Then there are the unknowns, the ones who move mountains away from the glare of the media and the international community.
Rosemary Nyirumbe – I personally confess to not knowing about this inspirational woman before this TIME issue was released. It’s people like her who make up the back-bone of a country. Deep in the villages of Uganda Sister Rosemary is helping women who have been destroyed as result of violence, sexual exploitation and rape put their lives back together. This includes women who were girl child soldiers, and who have children as a result of rape. She does this at the Saint Monica Girls’ Tailoring Centre which provides comfort, shelter and most importantly security. Sister Rosemary is the main subject of a bestselling book Sewing Hope, and documentary of the same name. They both depict her selflessness while at the same time resonating that even though the war is over, the battle to regain normalness is still being fought.
“Sister Rosemary has the power to rekindle a bright light in eyes long gone blank,” says Forest Whitaker who profiles her. As someone who has watched the documentary I don’t have words to describe just how amazing she is, you’re going to have to see yourself.
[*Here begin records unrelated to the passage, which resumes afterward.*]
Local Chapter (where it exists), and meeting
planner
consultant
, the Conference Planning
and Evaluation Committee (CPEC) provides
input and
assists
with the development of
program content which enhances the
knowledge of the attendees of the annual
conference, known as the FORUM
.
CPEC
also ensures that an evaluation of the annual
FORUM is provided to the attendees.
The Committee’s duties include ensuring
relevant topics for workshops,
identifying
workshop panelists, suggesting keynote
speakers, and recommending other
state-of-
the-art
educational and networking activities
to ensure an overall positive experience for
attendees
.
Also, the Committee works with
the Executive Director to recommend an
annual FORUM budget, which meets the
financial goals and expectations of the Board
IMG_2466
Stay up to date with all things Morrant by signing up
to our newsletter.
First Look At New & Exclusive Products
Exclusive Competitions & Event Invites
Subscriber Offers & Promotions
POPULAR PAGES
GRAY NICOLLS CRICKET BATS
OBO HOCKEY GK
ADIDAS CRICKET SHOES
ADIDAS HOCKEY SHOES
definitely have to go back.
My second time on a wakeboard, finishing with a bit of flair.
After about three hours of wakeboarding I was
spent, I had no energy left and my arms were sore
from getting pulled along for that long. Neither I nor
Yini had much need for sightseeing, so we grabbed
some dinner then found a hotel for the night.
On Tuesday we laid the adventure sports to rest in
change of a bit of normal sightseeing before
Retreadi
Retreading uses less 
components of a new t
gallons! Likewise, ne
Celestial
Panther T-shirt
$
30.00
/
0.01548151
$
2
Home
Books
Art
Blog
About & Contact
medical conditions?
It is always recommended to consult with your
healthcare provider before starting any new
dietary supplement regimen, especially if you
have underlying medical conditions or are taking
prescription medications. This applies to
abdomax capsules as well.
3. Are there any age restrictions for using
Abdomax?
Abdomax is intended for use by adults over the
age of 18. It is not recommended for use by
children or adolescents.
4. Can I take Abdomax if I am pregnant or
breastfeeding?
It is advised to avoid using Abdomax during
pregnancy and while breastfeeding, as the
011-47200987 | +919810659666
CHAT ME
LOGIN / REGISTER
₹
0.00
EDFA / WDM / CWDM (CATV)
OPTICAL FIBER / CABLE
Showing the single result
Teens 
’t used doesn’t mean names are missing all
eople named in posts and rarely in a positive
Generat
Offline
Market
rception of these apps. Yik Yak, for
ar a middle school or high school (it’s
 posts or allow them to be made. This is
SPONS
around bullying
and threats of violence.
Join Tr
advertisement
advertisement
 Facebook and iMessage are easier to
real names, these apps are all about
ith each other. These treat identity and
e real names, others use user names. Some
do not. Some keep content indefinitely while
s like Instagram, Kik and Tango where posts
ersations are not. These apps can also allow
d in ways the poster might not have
Binyavanga Wainaina – Being a homosexual in most African countries could result in you being thrown in jail for the rest of your days or death for you and your loved ones. It is for this reason that Wainaina kept the secret of his sexuality from the tender age of 10years old. Once he lost a friend in 2012, a brother in the homosexual community he broke his silence and ‘came out.’ Through his writing he has influenced a generation who embrace his art even though homosexuality is constantly demonized.
We can never move forward or create anything new without revolution. That is exactly what Binyavanga Wainaina has done. He has given many homosexuals across the country a voice, and created a conversation that was once completely mute. He was profiled by Chimamanda Adichie.
Iman Omar Kobine Layama, Archbishop Dieudonné Nzapalainga and Reverand Nicolas Guérékoyame-Gbangou – “Faith leaders on the front line,” is what Jim Wallis their profiler calls them. In Africa where religion and tribe are often used as reasons to commit horrendous crimes these three use them as reasons to promote and maintain peace. In Central African Republic these three men all of different religions “work tirelessly….to hold their country together.”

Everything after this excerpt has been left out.